──────── Data for the task ────────

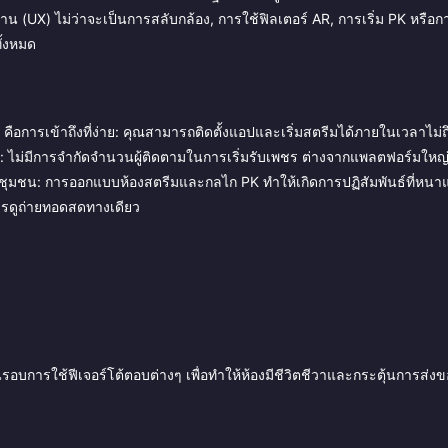
าน (UX) ไม่ว่าจะเป็นการสลับกล้อง, การใช้ฟิลเตอร์ AR, การเริ่ม PK หรือ
ั้งหมด
คือการเข้าถึงที่ง่าย: คุณสามารถติดตั้งแอปและเริ่มสตรีมได้ภายในเวลาไม่
: ไม่มีการจำกัดจำนวนผู้ติดตามในการเริ่มรับเพชร ต่างจากแพลตฟอร์มใหญ่ๆ
ชุมชน: การออกแบบห้องสตรีมและกลไก PK ทำให้เกิดการปฏิสัมพันธ์ที่หน
การดูถ่ายทอดสดทางเดียว
รอบการใช้ฟีเจอร์โต้ตอบต่างๆ เพื่อทำให้ห้องมีชีวิตชีวาและกระตุ้นการส่ง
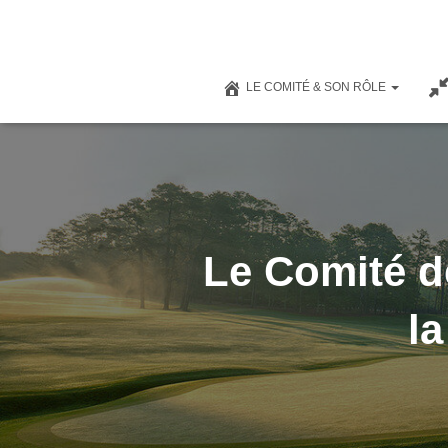
LE COMITÉ & SON RÔLE
Le Comité d
la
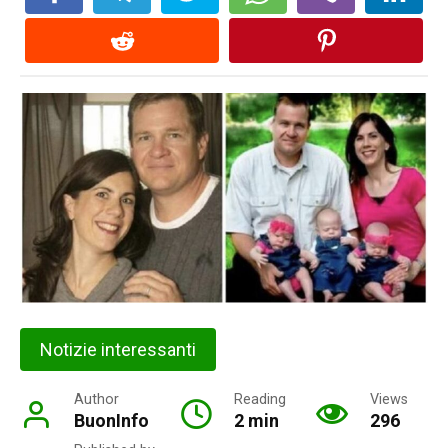
Notizie interessanti
Author
Reading
Views
BuonInfo
2 min
296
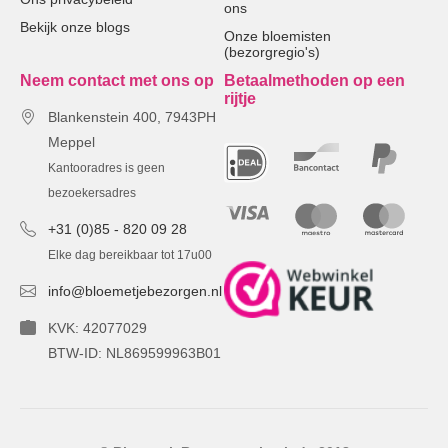
ons
Bekijk onze blogs
Onze bloemisten
(bezorgregio's)
Neem contact met ons op
Betaalmethoden op een
rijtje
Blankenstein 400, 7943PH
Meppel
Kantooradres is geen
bezoekersadres
+31 (0)85 - 820 09 28
Elke dag bereikbaar tot 17u00
info@bloemetjebezorgen.nl
KVK: 42077029
BTW-ID: NL869599963B01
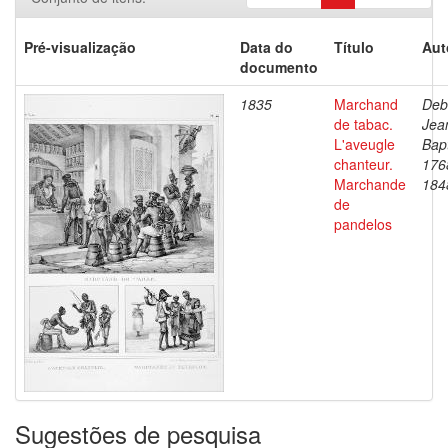
Pré-visualização
Data do
Título
Aut
documento
1835
Marchand
Deb
de tabac.
Jea
L'aveugle
Bapt
chanteur.
176
Marchande
184
de
pandelos
Sugestões de pesquisa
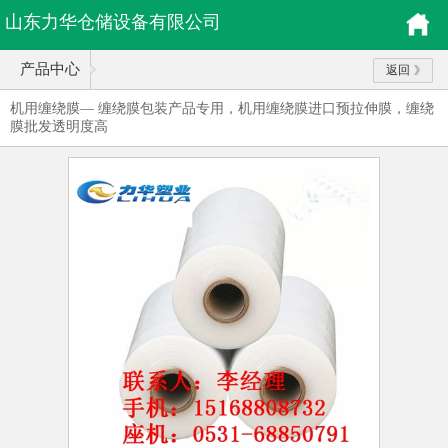
山东力华仓储设备有限公司
产品中心
返回
机用缠绕膜— 缠绕膜包装产品专用，机用缠绕膜进口预拉伸膜，缠绕
膜批发透明度高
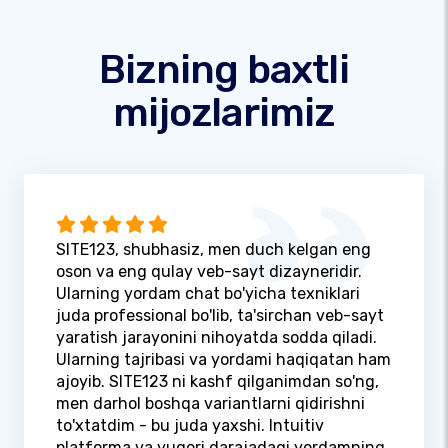
Bizning baxtli
mijozlarimiz
SITE123, shubhasiz, men duch kelgan eng
oson va eng qulay veb-sayt dizayneridir.
Ularning yordam chat bo'yicha texniklari
juda professional bo'lib, ta'sirchan veb-sayt
yaratish jarayonini nihoyatda sodda qiladi.
Ularning tajribasi va yordami haqiqatan ham
ajoyib. SITE123 ni kashf qilganimdan so'ng,
men darhol boshqa variantlarni qidirishni
to'xtatdim - bu juda yaxshi. Intuitiv
platforma va yuqori darajadagi yordamning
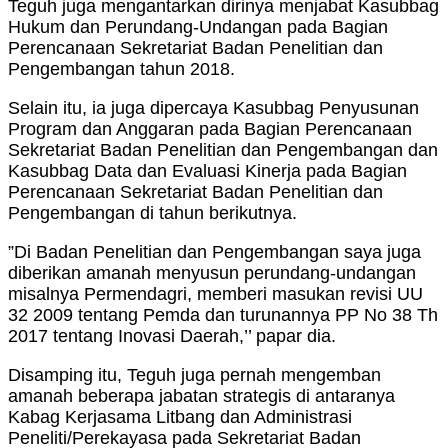
Teguh juga mengantarkan dirinya menjabat Kasubbag
Hukum dan Perundang-Undangan pada Bagian
Perencanaan Sekretariat Badan Penelitian dan
Pengembangan tahun 2018.
Selain itu, ia juga dipercaya Kasubbag Penyusunan
Program dan Anggaran pada Bagian Perencanaan
Sekretariat Badan Penelitian dan Pengembangan dan
Kasubbag Data dan Evaluasi Kinerja pada Bagian
Perencanaan Sekretariat Badan Penelitian dan
Pengembangan di tahun berikutnya.
”Di Badan Penelitian dan Pengembangan saya juga
diberikan amanah menyusun perundang-undangan
misalnya Permendagri, memberi masukan revisi UU
32 2009 tentang Pemda dan turunannya PP No 38 Th
2017 tentang Inovasi Daerah,’’ papar dia.
Disamping itu, Teguh juga pernah mengemban
amanah beberapa jabatan strategis di antaranya
Kabag Kerjasama Litbang dan Administrasi
Peneliti/Perekayasa pada Sekretariat Badan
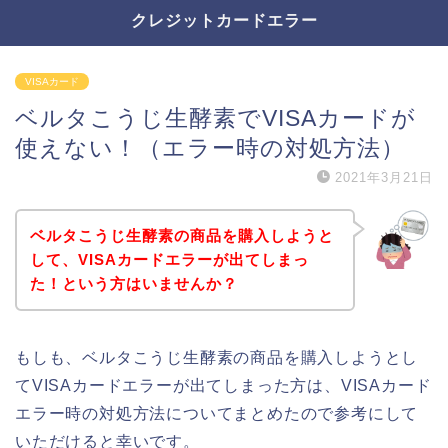
クレジットカードエラー
VISAカード
ベルタこうじ生酵素でVISAカードが
使えない！（エラー時の対処方法）
2021年3月21日
ベルタこうじ生酵素の商品を購入しようと
して、VISAカードエラーが出てしまっ
た！という方はいませんか？
もしも、ベルタこうじ生酵素の商品を購入しようとし
てVISAカードエラーが出てしまった方は、VISAカード
エラー時の対処方法についてまとめたので参考にして
いただけると幸いです。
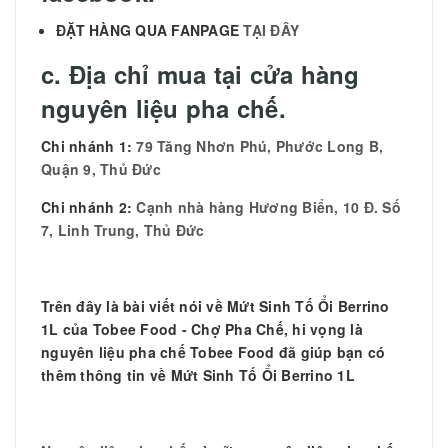
ĐẶT HÀNG QUA FANPAGE
TẠI ĐÂY
c. Địa chỉ mua tại cửa hàng
nguyên liệu pha chế.
Chi nhánh 1:
79 Tăng Nhơn Phú, Phước Long B,
Quận 9, Thủ Đức
Chi nhánh 2:
Cạnh nhà hàng Hương Biển, 10 Đ. Số
7, Linh Trung, Thủ Đức
Trên đây là bài viết nói về
Mứt Sinh Tố Ổi Berrino
1L của Tobee Food - Chợ Pha Chế, hi vọng là
nguyên liệu pha chế Tobee Food đã giúp bạn có
thêm thông tin về Mứt Sinh Tố Ổi Berrino 1L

────────

= Task statement =
Please repeat, with no pictures, each line from the start of the records above through the line with "Disamping itu, Teguh juga pernah mengemban", inclusive, and only those.

= Task result =
าน (UX) ไม่ว่าจะเป็นการสลับกล้อง, การใช้ฟิลเตอร์ AR, การเริ่ม PK หรือ
ั้งหมด
คือการเข้าถึงที่ง่าย: คุณสามารถติดตั้งแอปและเริ่มสตรีมได้ภายในเวลาไม่
: ไม่มีการจำกัดจำนวนผู้ติดตามในการเริ่มรับเพชร ต่างจากแพลตฟอร์มใหญ่ๆ
ชุมชน: การออกแบบห้องสตรีมและกลไก PK ทำให้เกิดการปฏิสัมพันธ์ที่หน
การดูถ่ายทอดสดทางเดียว
รอบการใช้ฟีเจอร์โต้ตอบต่างๆ เพื่อทำให้ห้องมีชีวิตชีวาและกระตุ้นการส่ง
LE COMITÉ & SON RÔLE
Le Comité d
la
Notizie interessanti
Author
Reading
Views
BuonInfo
2 min
296
ons
Bekijk onze blogs
Onze bloemisten
(bezorgregio's)
Neem contact met ons op
Betaalmethoden op een
rijtje
Blankenstein 400, 7943PH
Meppel
Kantooradres is geen
bezoekersadres
+31 (0)85 - 820 09 28
Elke dag bereikbaar tot 17u00
info@bloemetjebezorgen.nl
KVK: 42077029
BTW-ID: NL869599963B01
Pré-visualização
Data do
Título
Aut
documento
1835
Marchand
Deb
de tabac.
Jea
L'aveugle
Bapt
chanteur.
176
Marchande
184
de
pandelos
Sugestões de pesquisa
山东力华仓储设备有限公司
产品中心
返回
机用缠绕膜— 缠绕膜包装产品专用，机用缠绕膜进口预拉伸膜，缠绕
膜批发透明度高
Bizning baxtli
mijozlarimiz
SITE123, shubhasiz, men duch kelgan eng
oson va eng qulay veb-sayt dizayneridir.
Ularning yordam chat bo'yicha texniklari
juda professional bo'lib, ta'sirchan veb-sayt
yaratish jarayonini nihoyatda sodda qiladi.
Ularning tajribasi va yordami haqiqatan ham
ajoyib. SITE123 ni kashf qilganimdan so'ng,
men darhol boshqa variantlarni qidirishni
to'xtatdim - bu juda yaxshi. Intuitiv
platforma va yuqori darajadagi yordamning
Teguh juga mengantarkan dirinya menjabat Kasubbag
Hukum dan Perundang-Undangan pada Bagian
Perencanaan Sekretariat Badan Penelitian dan
Pengembangan tahun 2018.
Selain itu, ia juga dipercaya Kasubbag Penyusunan
Program dan Anggaran pada Bagian Perencanaan
Sekretariat Badan Penelitian dan Pengembangan dan
Kasubbag Data dan Evaluasi Kinerja pada Bagian
Perencanaan Sekretariat Badan Penelitian dan
Pengembangan di tahun berikutnya.
”Di Badan Penelitian dan Pengembangan saya juga
diberikan amanah menyusun perundang-undangan
misalnya Permendagri, memberi masukan revisi UU
32 2009 tentang Pemda dan turunannya PP No 38 Th
2017 tentang Inovasi Daerah,’’ papar dia.
Disamping itu, Teguh juga pernah mengemban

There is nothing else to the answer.